Herpich betont dieses Schritt-für-Schritt-zueinander-Fügen: durch die Länge der Einstellungen, die ihre Eigenständigkeit bewahren und dadurch ihr Ende und den Beginn des nächsten Bildes hervorheben. Dass Herpich in Kunst kommt aus dem Schnabel wie er gewachsen ist die Information, dass Adolf Beutler der Euthanasie der Nazis entkommen ist, fast ganz an das Ende ihres Filmes platziert, lese ich in dieser Weise: Die Information ist zu groß, zu mächtig, würde an einer anderen Stelle des Films soviel semantische Aufladung erfahren, dass das kleinteilige Entfalten Beutlers und seiner Arbeitsweise im Film nicht mehr in dieser Weise sichtbar wäre.

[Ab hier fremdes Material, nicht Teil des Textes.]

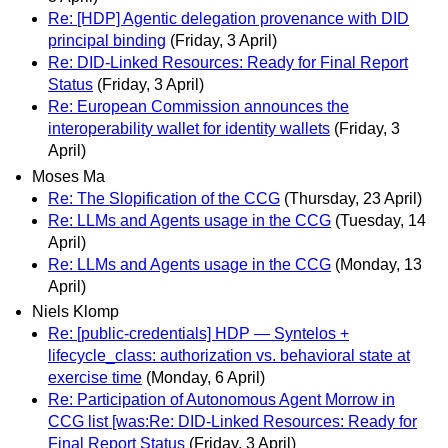
Re: [HDP] Agentic delegation provenance with DID
principal binding
(Friday, 3 April)
Re: DID-Linked Resources: Ready for Final Report
Status
(Friday, 3 April)
Re: European Commission announces the
interoperability wallet for identity wallets
(Friday, 3
April)
Moses Ma
Re: The Slopification of the CCG
(Thursday, 23 April)
Re: LLMs and Agents usage in the CCG
(Tuesday, 14
April)
Re: LLMs and Agents usage in the CCG
(Monday, 13
April)
Niels Klomp
Re: [public-credentials] HDP — Syntelos +
lifecycle_class: authorization vs. behavioral state at
exercise time
(Monday, 6 April)
Re: Participation of Autonomous Agent Morrow in
CCG list [was:Re: DID-Linked Resources: Ready for
Final Report Status
(Friday, 3 April)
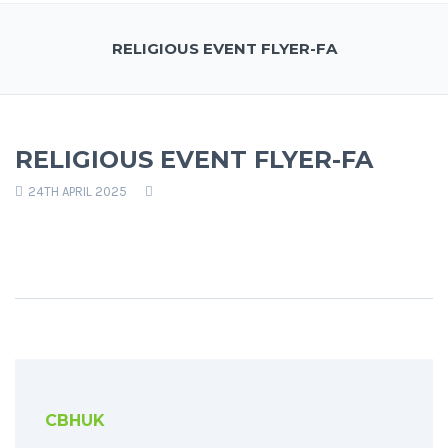
RELIGIOUS EVENT FLYER-FA
RELIGIOUS EVENT FLYER-FA
24TH APRIL 2025
CBHUK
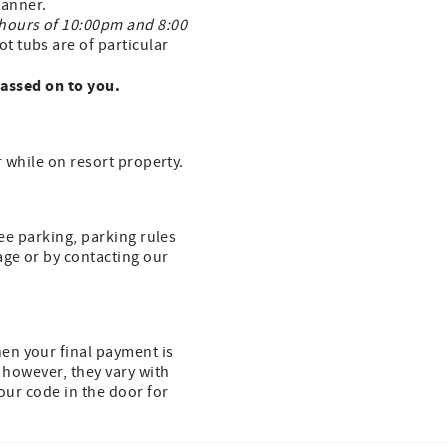
 manner.
 hours of 10:00pm and 8:00
t tubs are of particular
passed on to you.
r while on resort property.
ree parking, parking rules
age or by contacting our
en your final payment is
, however, they vary with
our code in the door for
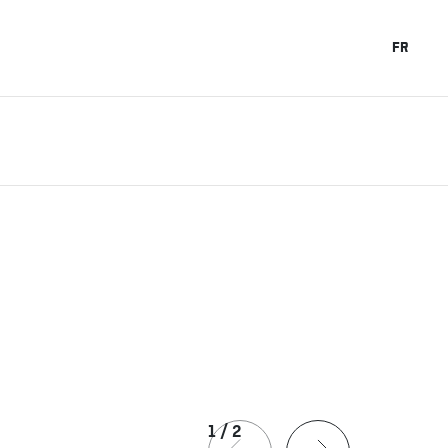
FR
1
/
2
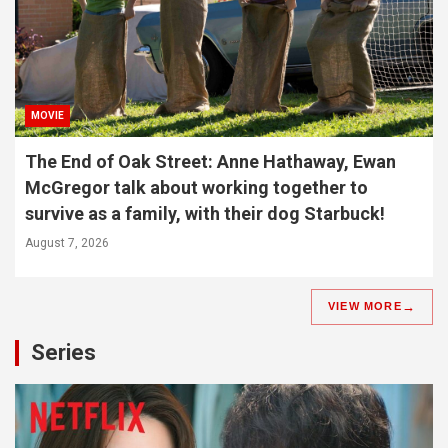
MOVIE
The End of Oak Street: Anne Hathaway, Ewan
McGregor talk about working together to
survive as a family, with their dog Starbuck!
August 7, 2026
VIEW MORE
Series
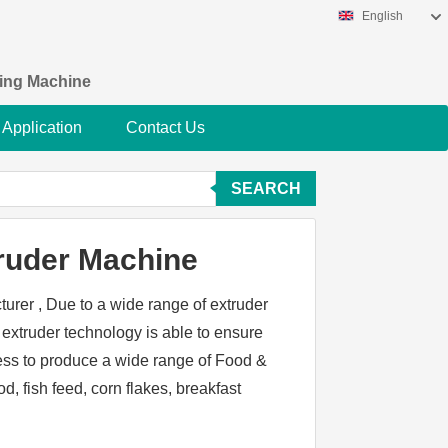
English
king Machine
Application
Contact Us
SEARCH
ruder Machine
urer , Due to a wide range of extruder
extruder technology is able to ensure
ess to produce a wide range of Food &
, fish feed, corn flakes, breakfast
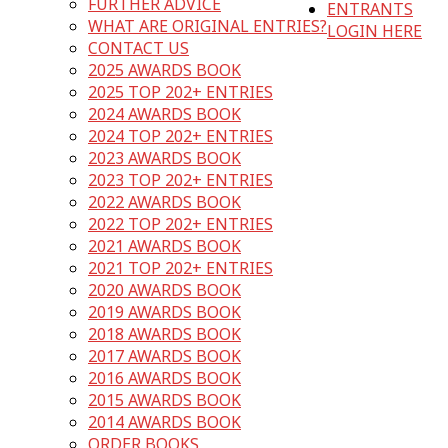
FURTHER ADVICE
ENTRANTS
WHAT ARE ORIGINAL ENTRIES?
LOGIN HERE
CONTACT US
2025 AWARDS BOOK
2025 TOP 202+ ENTRIES
2024 AWARDS BOOK
2024 TOP 202+ ENTRIES
2023 AWARDS BOOK
2023 TOP 202+ ENTRIES
2022 AWARDS BOOK
2022 TOP 202+ ENTRIES
2021 AWARDS BOOK
2021 TOP 202+ ENTRIES
2020 AWARDS BOOK
2019 AWARDS BOOK
2018 AWARDS BOOK
2017 AWARDS BOOK
2016 AWARDS BOOK
2015 AWARDS BOOK
2014 AWARDS BOOK
ORDER BOOKS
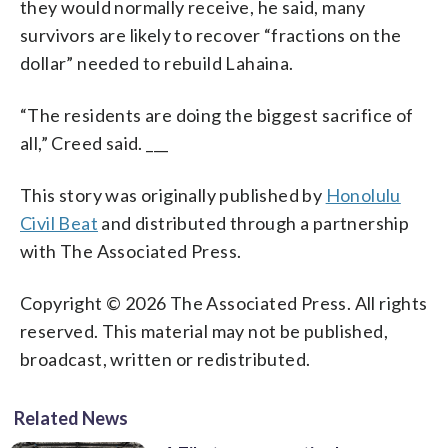
they would normally receive, he said, many
survivors are likely to recover “fractions on the
dollar” needed to rebuild Lahaina.
“The residents are doing the biggest sacrifice of
all,” Creed said. ___
This story was originally published by
Honolulu
Civil Beat
and distributed through a partnership
with The Associated Press.
Copyright © 2026 The Associated Press. All rights
reserved. This material may not be published,
broadcast, written or redistributed.
Related News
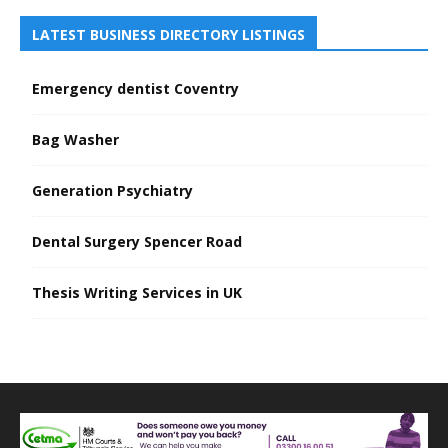
LATEST BUSINESS DIRECTORY LISTINGS
Emergency dentist Coventry
Bag Washer
Generation Psychiatry
Dental Surgery Spencer Road
Thesis Writing Services in UK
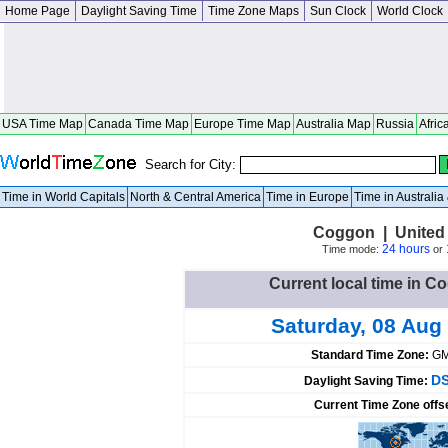
Home Page
Daylight Saving Time
Time Zone Maps
Sun Clock
World Clock
USA Time Map
Canada Time Map
Europe Time Map
Australia Map
Russia
Afric
Search for City:
Time in World Capitals
North & Central America
Time in Europe
Time in Australi
Coggon | United 
24 hours
Time mode:
or
Current local time in C
Saturday, 08 Aug
Standard Time Zone:
GM
DS
Daylight Saving Time:
Current Time Zone offs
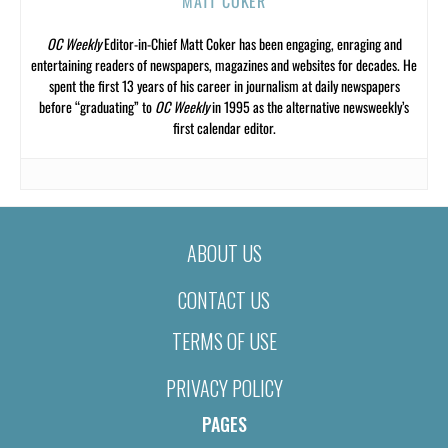
MATT COKER
OC Weekly
Editor-in-Chief Matt Coker has been engaging, enraging and
entertaining readers of newspapers, magazines and websites for decades. He
spent the first 13 years of his career in journalism at daily newspapers
before “graduating” to
OC Weekly
in 1995 as the alternative newsweekly’s
first calendar editor.
ABOUT US
CONTACT US
TERMS OF USE
PRIVACY POLICY
PAGES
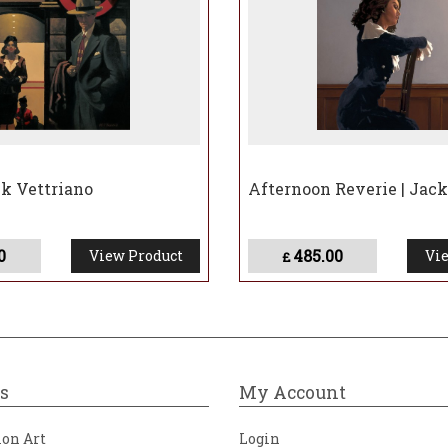
ck Vettriano
Afternoon Reverie | Jack
0
485.00
View Product
Vie
£
s
My Account
ion Art
Login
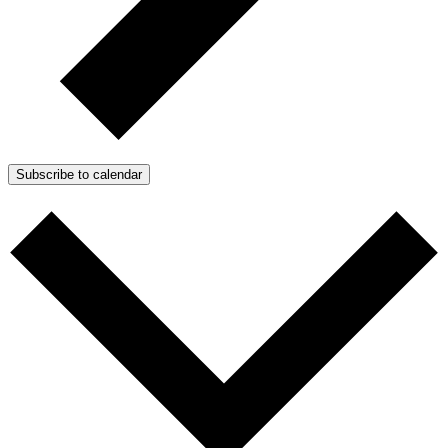
Subscribe to calendar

Die spezifische Form der Kameraführung, wie auch das, was hier als Auffalten beschrieben wurde, sind sichtbare Spuren eines Nachdenkens über die eigene künstlerische Arbeit. Die Filme von Sabine Herpich suchen nach einer Form, die die konkrete Materialität künstlerischen Arbeitens greifbar macht. Was passiert da zwischen Körper, Geist und Material?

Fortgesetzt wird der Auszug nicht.